Oto, co działo się na tegorocznych konferencjach E3! I na jakie aspekty zwróciłem największą uwagę.
Po pierwsze, moda na radosne gry. To absurdalne, jak poważne stały się gry. Wiecznie dramatyczne, zblazowane i na serio pomimo, że ich predestynacją jest sprawianie ludziom radości.
Na tle nudnego jak flaki z olejem Call of Crysis Duty, produkcje pokroju Sunset Overdrive, dodatku do Dead Rising 3 czy reinkarnacji Crackdown pokazały, że w mainstreamie jest dużo miejsca dla zdrowego i luźnego podejścia do gier.
Kolejną rzeczą, jaka przykuła moją uwagę, była nowa metoda pokazywania gier przez niesławne EA. Oglądałem ich konferencję z zaciekawieniem, bo mieli pokazaćBattlefronta, czyli sieciową strzelankę w realiach Wojen Gwiezdnych, Mirror?s Edge 2o efektownych pościgach po dachach i wreszcie nowa gra w uniwersum największej growej space opery- Mass Effecta. Niestety, to co pokazali elektronicy, to nudne wypowiedzi rozentuzjazmowanych twórców z sekundowymi przebłyskami z elementami wymienionych gier. Ale takimi wyjątkowo bez szału, bo ze szkicem koncepcyjnym, lub jakąś niedokończoną animacją.
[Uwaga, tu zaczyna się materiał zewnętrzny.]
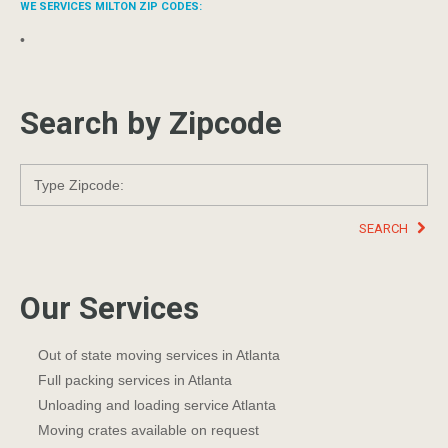
WE SERVICES MILTON ZIP CODES:
•
Search by Zipcode
SEARCH
Our Services
Out of state moving services in Atlanta
Full packing services in Atlanta
Unloading and loading service Atlanta
Moving crates available on request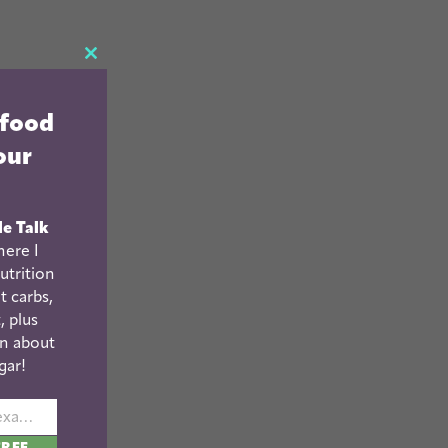
CLOSE
THIS
 food
MODULE
our
le Talk
ere I
utrition
t carbs,
, plus
n about
gar!
johnsmith@example.com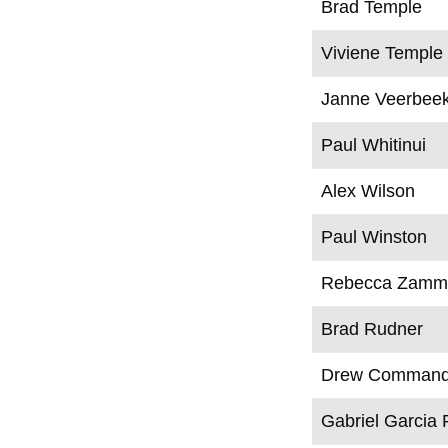
Brad Temple
Viviene Temple
Janne Veerbee
Paul Whitinui
Alex Wilson
Paul Winston
Rebecca Zammi
Brad Rudner
Drew Command
Gabriel Garcia 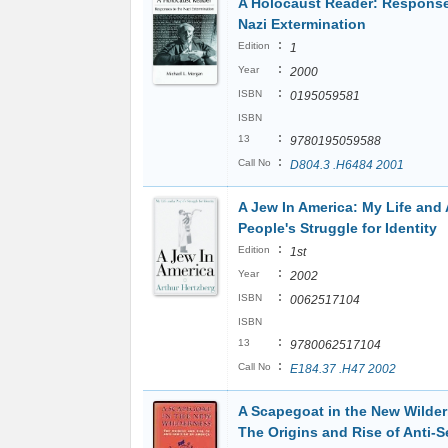
A Holocaust Reader: Response
Nazi Extermination
:
Edition
1
:
Year
2000
:
ISBN
0195059581
ISBN
:
13
9780195059588
:
Call No
D804.3 .H6484 2001
A Jew In America: My Life and 
People's Struggle for Identity
:
Edition
1st
:
Year
2002
:
ISBN
0062517104
ISBN
:
13
9780062517104
:
Call No
E184.37 .H47 2002
A Scapegoat in the New Wilde
The Origins and Rise of Anti-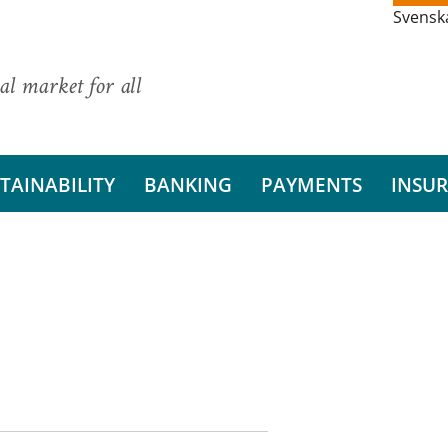
Svensk
al market for all
TAINABILITY
BANKING
PAYMENTS
INSU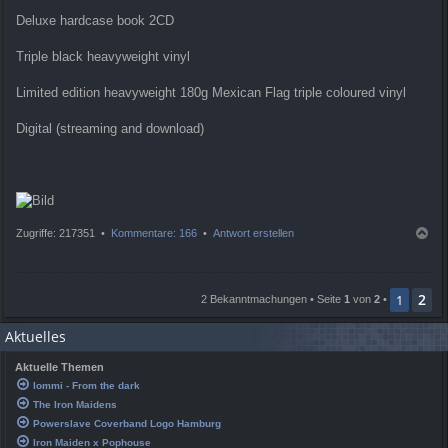
Deluxe hardcase book 2CD
Triple black heavyweight vinyl
Limited edition heavyweight 180g Mexican Flag triple coloured vinyl
Digital (streaming and download)
N
Zugriffe: 217351 •
Kommentare: 166
•
Antwort erstellen
a
c
h
2
o
1
2 Bekanntmachungen • Seite
1
von
2
•
b
e
Aktuelles
n
Aktuelle Themen
Iommi - From the dark
The Iron Maidens
Powerslave Coverband Logo Hamburg
Iron Maiden x Pophouse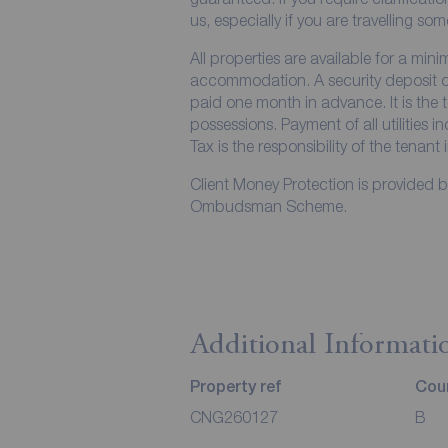
us, especially if you are travelling so
All properties are available for a min
accommodation. A security deposit of 
paid one month in advance. It is the t
possessions. Payment of all utilities 
Tax is the responsibility of the tenant 
Client Money Protection is provided 
Ombudsman Scheme.
Additional Informati
Property ref
Coun
CNG260127
B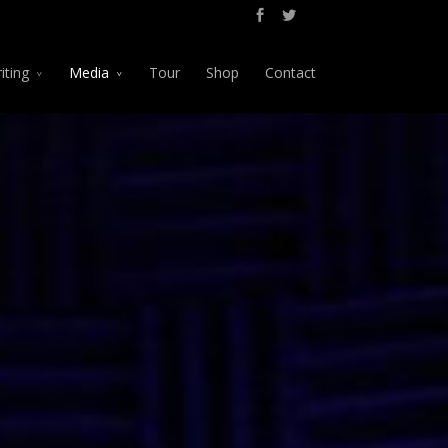
iting
Media
Tour
Shop
Contact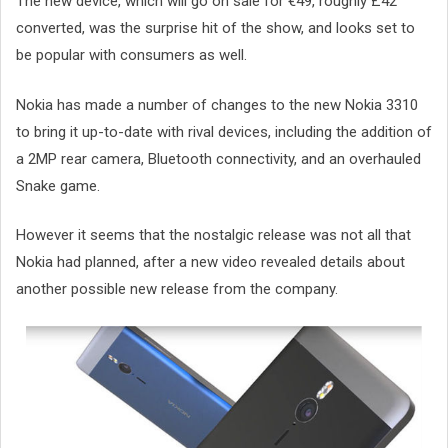
The new device, which will go on sale for €49, roughly £42
converted, was the surprise hit of the show, and looks set to
be popular with consumers as well.
Nokia has made a number of changes to the new Nokia 3310
to bring it up-to-date with rival devices, including the addition of
a 2MP rear camera, Bluetooth connectivity, and an overhauled
Snake game.
However it seems that the nostalgic release was not all that
Nokia had planned, after a new video revealed details about
another possible new release from the company.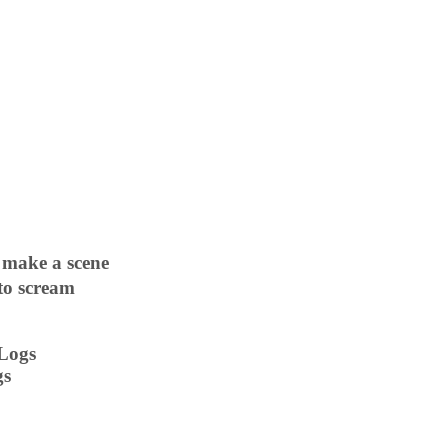
 make a scene
 to scream
 Logs
gs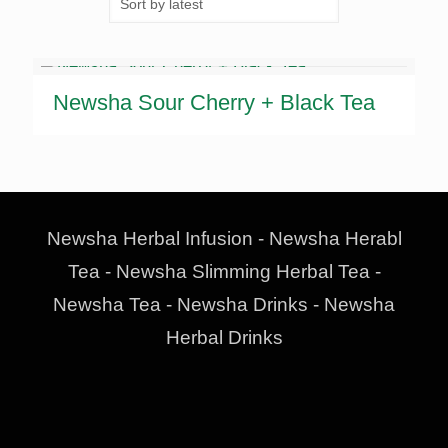
Newsha Sour Cherry + Black Tea
Newsha Herbal Infusion - Newsha Herabl
Tea - Newsha Slimming Herbal Tea -
Newsha Tea - Newsha Drinks - Newsha
Herbal Drinks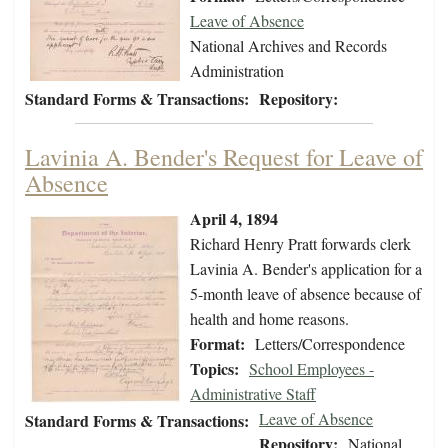
Leave of Absence
National Archives and Records
Administration
Standard Forms & Transactions:
Repository:
Lavinia A. Bender's Request for Leave of
Absence
April 4, 1894
Richard Henry Pratt forwards clerk
Lavinia A. Bender's application for a
5-month leave of absence because of
health and home reasons.
Format:
Letters/Correspondence
Topics:
School Employees -
Administrative Staff
Leave of Absence
Standard Forms & Transactions:
Repository:
National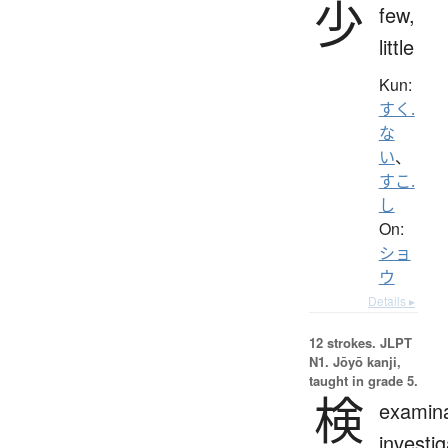
少
few,
little
Kun:
すく.
な
い
、
すこ.
し
On:
ショ
ウ
Details ▸
12 strokes.
JLPT
N1. Jōyō kanji,
taught in grade 5.
検
examina
investig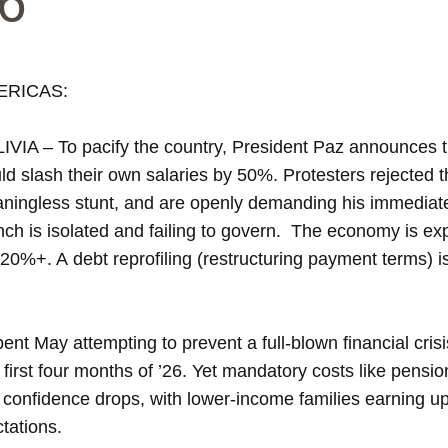
6
ERICAS:
IVIA – To pacify the country, President Paz announces th
ld slash their own salaries by 50%. Protesters rejected th
ningless stunt, and are openly demanding his immediate
nch is isolated and failing to govern. The economy is ex
ock 20%+. A debt reprofiling (restructuring payment terms) i
 May attempting to prevent a full-blown financial crisis
 first four months of ’26. Yet mandatory costs like pensio
onfidence drops, with lower-income families earning up
ctations.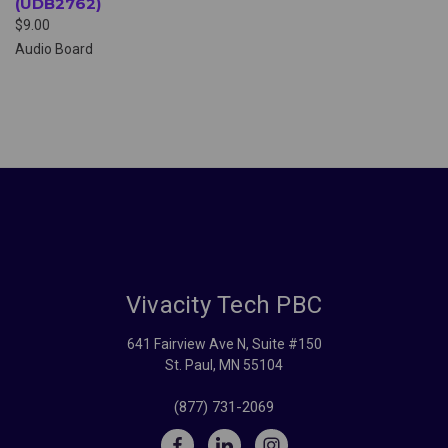
(UDB2762)
$9.00
Audio Board
Vivacity Tech PBC
641 Fairview Ave N, Suite #150
St. Paul, MN 55104
(877) 731-2069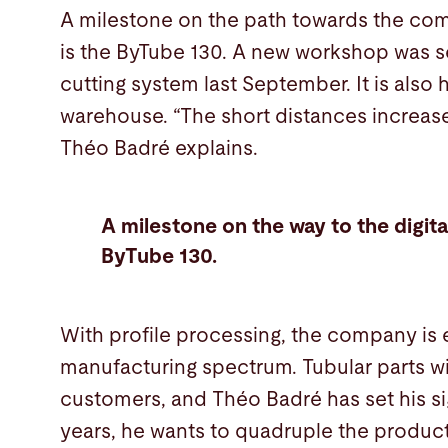
A milestone on the path towards the comp
is the ByTube 130. A new workshop was se
cutting system last September. It is also
warehouse. “The short distances increase
Théo Badré explains.
A milestone on the way to the digital
ByTube 130.
With profile processing, the company is 
manufacturing spectrum. Tubular parts wil
customers, and Théo Badré has set his sig
years, he wants to quadruple the produc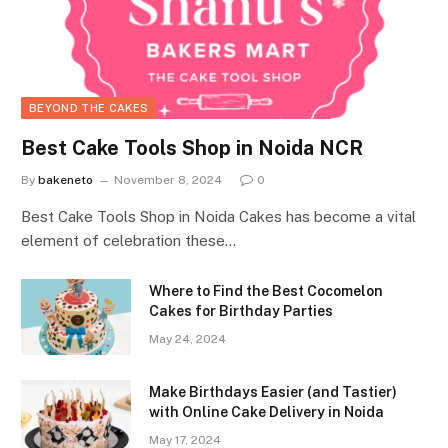
BEYOND THE CAKES
Best Cake Tools Shop in Noida NCR
By
bakeneto
November 8, 2024
0
Best Cake Tools Shop in Noida Cakes has become a vital
element of celebration these…
Where to Find the Best Cocomelon
Cakes for Birthday Parties
May 24, 2024
Make Birthdays Easier (and Tastier)
with Online Cake Delivery in Noida
May 17, 2024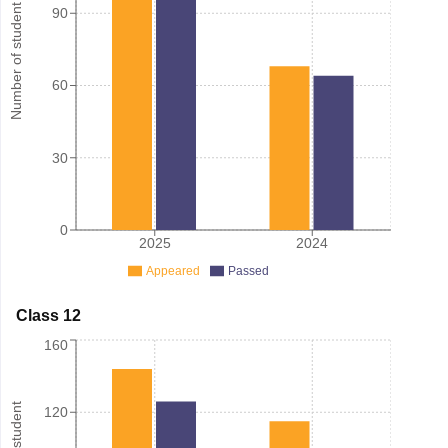
Number of student
90
60
30
0
2025
2024
Appeared
Passed
Class 12
160
120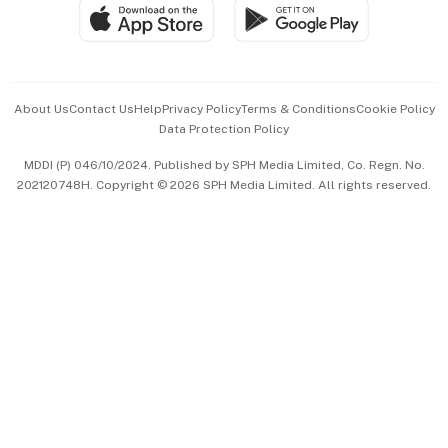
SGSME
Paid Press Release
Hospitality Partners
Advertise with Us
Events & Awards
About Us
Contact Us
Help
Privacy Policy
Terms & Conditions
Cookie Policy
Data Protection Policy
中文版 (beta)
MDDI (P) 046/10/2024. Published by SPH Media Limited, Co. Regn. No.
202120748H. Copyright © 2026 SPH Media Limited. All rights reserved.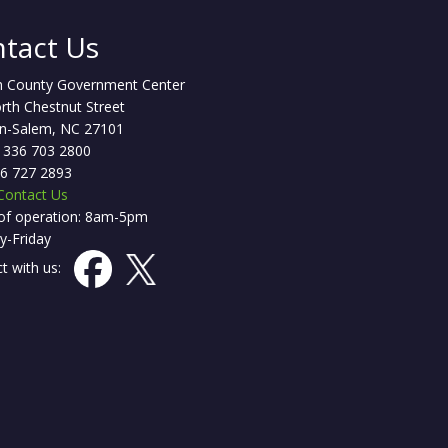
tact Us
h County Government Center
rth Chestnut Street
n-Salem, NC 27101
 336 703 2800
36 727 2893
Contact Us
of operation: 8am-5pm
-Friday
t with us:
Skoro poważnie nie mają co do pokazania, po co to pokazują i budują wokół tego atmosferę gorączkowego oczekiwania? Nie byłbym zły, gdyby dwie z trzech wymienionych gier nie były zaanonsowane już na ubiegłorocznym E3.
Zabrakło rzeczy, na które liczyłem, lub na które byłem gotowy. Przede wszystkim zawiodłem się, że Sony nie wspomniało choćby zdawkowego słówka na temat okularów wirtualnej rzeczywistości, które właśnie tworzą.
No nic. Pewnie pokażą je w przyszłym roku jako niespodziankę, której każdy się spodziewał. Tak samo każdy liczył na to, że na konferencji Microsoftu pokażą Quantum Break, czyli zaanonsowaną w ubiegłym roku grę twórców Maxa Payne?a. Do tego przez samego Maxa Payne?a, który prywatnie pracuje w tej firmie.
O, jeszcze prawie zabrakło gadgetu poprzedniego sezonu, czyli kontrolerów ruchowych. Zarówno Sony, jak i Microsoft, spuścili kotarę milczenia na temat technologii, w którą zainwestowali grube pieniądze.
W sumie to nawet dobrze, bo oglądanie skaczących panów w garniturach byłoby dość głupie. W przeciwieństwie do gier, które rzeczeni panowie zaprezentowali. Pod tym względem, wirtualne laury wysyłam w stronę Ubisoftu. Wreszcie doszli do eureki, że tryb wieloosobowy w Asasynach był skopany i z niego zrezygnowali na rzecz czteroosobowej współpracy. Jeśli chodzi o Assassin?s Creed, właśnie tego mi było trzeba, żeby rozbudzić uczucie do serii.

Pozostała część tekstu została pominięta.